‘Slip, slop, slap’ is synonymous with being Australian and playing it safe in the sun. These sun smart rules reduce our chances of getting melanoma of the skin. However, new research tells a different story for those affected by rarer forms of melanoma.

The genetic study, led by Australian researchers at Melanoma Institute Australia, QIMR Berghofer Medical Research Institute and The University of Sydney as part of the Australian Melanoma Genome Project, has found that melanomas on the hands and feet (known as acral) and internal surfaces (known as mucosal) are not linked to ultraviolet (UV) radiation. This is in contrast to melanoma of the skin, which is strongly related to UV radiation.

The research, published today in the prestigious Nature journal, shows that acral and mucosal melanoma have different causes to skin melanoma. This has implications for preventing and treating these forms of melanoma, which occur worldwide.

“This is by far the largest study to have looked at the whole genome in melanoma, and it has proven these less common melanomas are strikingly different in terms of their causes,” says Professor Richard Scolyer, Conjoint Medical Director of Melanoma Institute Australia and a lead author.

Every year in Australia, up to 420 people are diagnosed with acral or mucosal melanomas. They affect people of all ethnic backgrounds, and are the most common forms of melanoma in people with very dark skin. These forms of melanoma often behave more aggressively, are harder to diagnose and have a poorer outcome compared to skin melanoma.

Treatment for skin melanoma has advanced rapidly in recent years, with therapies tripling the life expectancy of some advanced melanoma patients. For the first time, this research sheds light on why revolutionary treatments—many of which have been pioneered at Melanoma Institute Australia— don’t work as well for acral or mucosal melanomas.

“Acral and mucosal melanomas occur all over the world, but they have been even more challenging to treat than skin melanoma,” says Professor Nicholas Hayward, a lead author from QIMR Berghofer Medical Research Institute. “Knowing these are really different diseases to skin melanoma is important for development of future therapies.”

The study also found acral and mucosal melanomas have much less gene damage compared with skin melanoma and the damage ‘footprints’ did not match those of any known causes of cancer, like sun exposure. This means we must target new research to discover what is causing these cancers, and what can prevent them.

While they had fewer gene drivers that could be targeted for therapy, new ones were found. Some mucosal melanomas unexpectedly had mutations in the SF3B1 and GNAQ genes, which had previously only been connected to melanoma of the eye.

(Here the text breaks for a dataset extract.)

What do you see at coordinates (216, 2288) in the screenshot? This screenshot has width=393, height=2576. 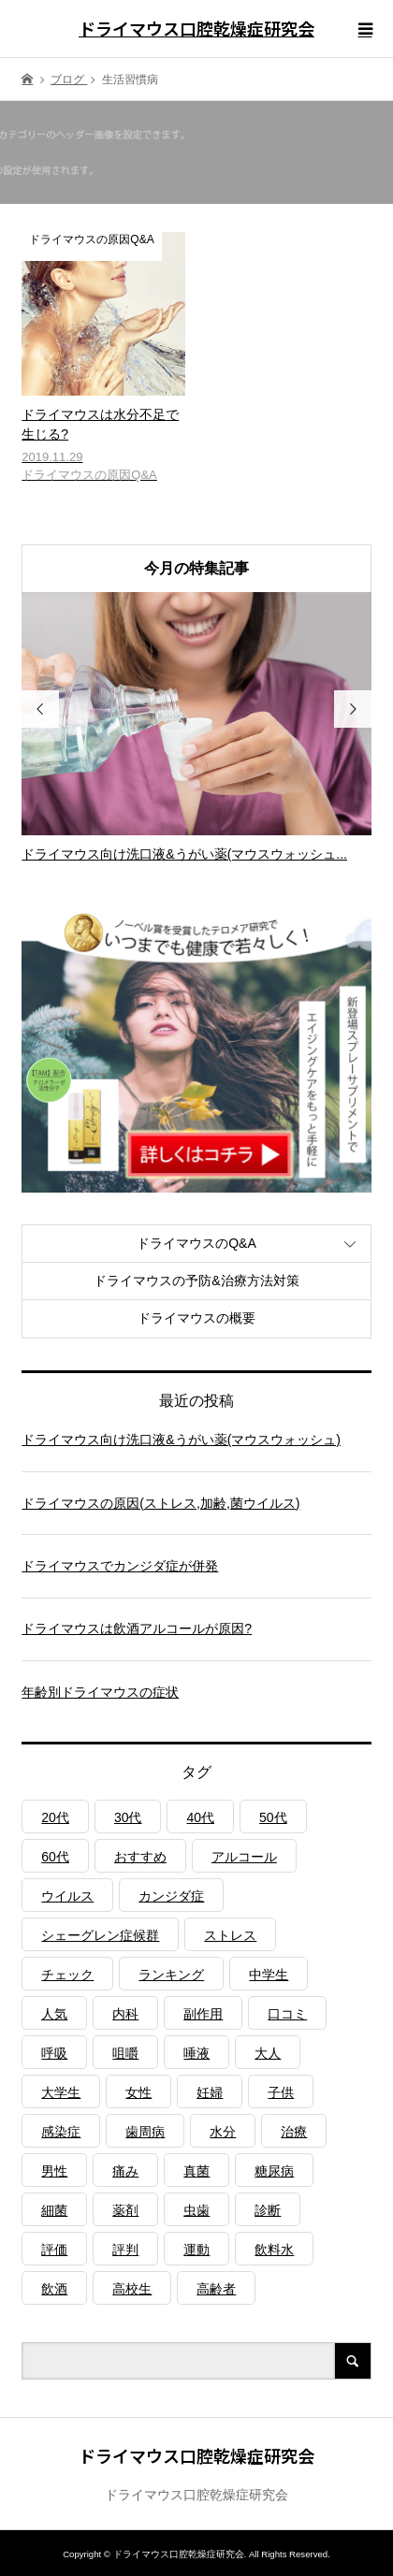 I see `高齢者 [高齢者 (4個の項目)]` at bounding box center [216, 2288].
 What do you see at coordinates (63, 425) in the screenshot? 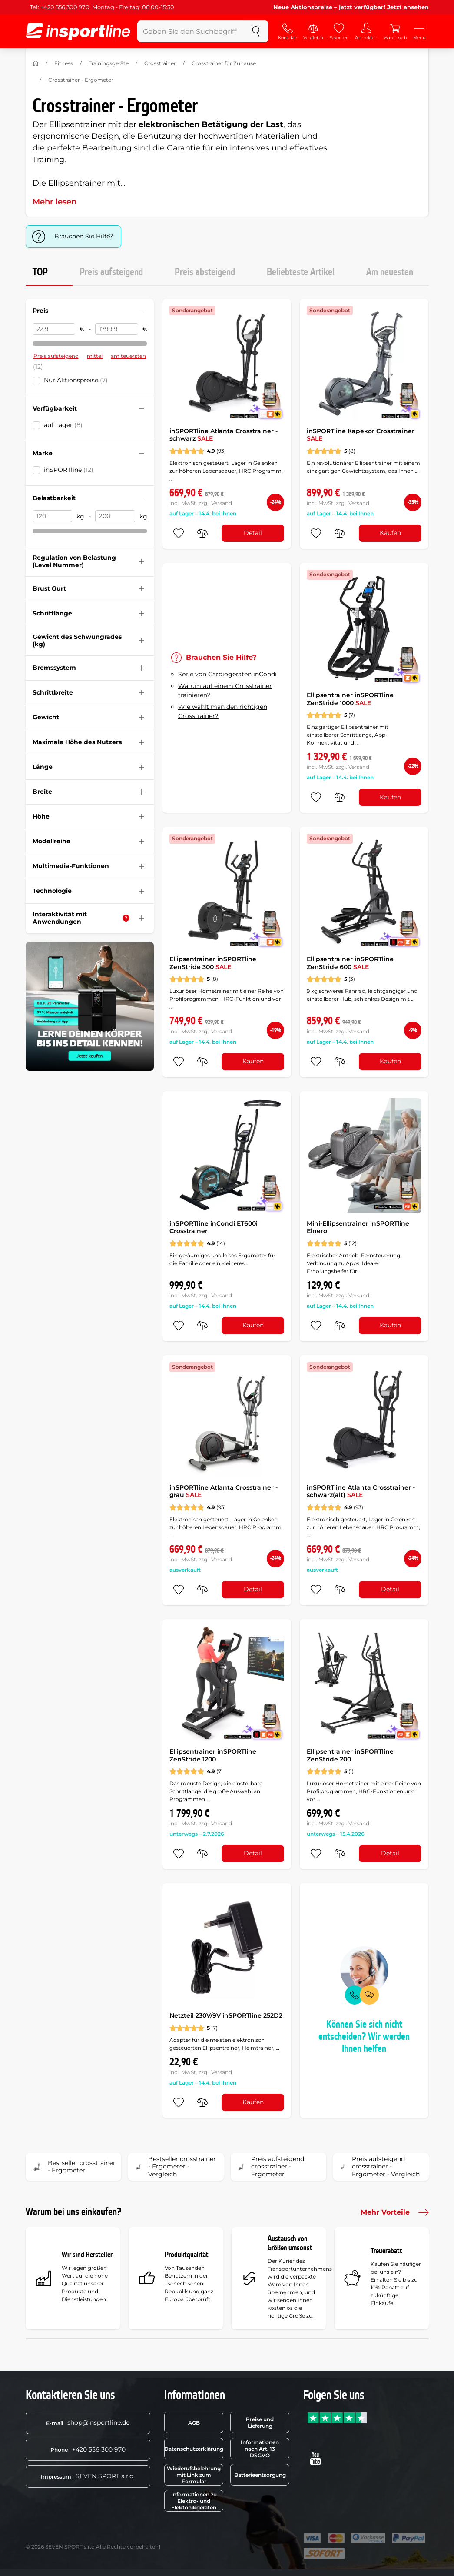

Understanding which gene mutations are driving an individual tumour is the basis of personalised cancer medicine. This is the first study to survey the entire DNA sequence of melanomas, not just the genes themselves, giving 50 times more information than in previous work. Many genes were found to have damage in their control regions, the so-called ‘dark matter’ of our genome, and these may be previously unsuspected drivers of melanoma.

“This is a world-leading genetic analysis of melanoma,” explains Professor Graham Mann, a lead author at Melanoma Institute Australia. “We are working hard now to turn these discoveries about the uniqueness of acral and mucosal melanoma, and about the new control mutations, into better results for our melanoma patients.”

Background on melanoma

Melanoma is the most deadly of all skin cancers. Almost 14,000 Australians are expected to be diagnosed with melanoma in 2017; 2-3% of them will be diagnosed with acral and mucosal melanoma. The incidence of acral and mucosal melanoma is equal among different races, but it is the most common melanoma subtype in dark-skinned populations due to the rarity of skin melanoma.

Acral melanoma occurs on the soles of the feet, palms and nails (most commonly on the feet). Mucosal melanoma occurs in mucous membrane lining the respiratory, gastrointestinal and urogenital tract. Most mucosal melanomas originate in the nasal cavity and sinuses, oral cavity, anorectum, vulva and vagina.

Acral and mucosal melanomas are often diagnosed at an advanced stage as they are harder to detect. Treatment options are often less effective than for other forms of skin melanoma, so prognosis is often poor.

Background on the Australian Melanoma Genome Project

The research was undertaken as part of the Australian Melanoma Genome Project—the largest melanoma research effort ever undertaken in Australia with a national coalition of researchers from Melanoma Institute Australia, QIMR Berghofer Medical Research Institute, The University of Sydney, Royal Prince Alfred Hospital, The Westmead Institute for Medical Research, Peter MacCallum Cancer Centre, The Olivia Newton-John Cancer Research Institute and Bioplatforms Australia working together. Launched in 2012, the project seeks to change how melanoma is diagnosed and treated by identifying the common genetic mutations that drive melanoma, and that can be targeted in personalised treatment.

The Australian Melanoma Genome Project was funded by Melanoma Institute Australia, the NSW Ministry of Health, Cancer Council NSW and the Australian Government through Bioplatforms Australia.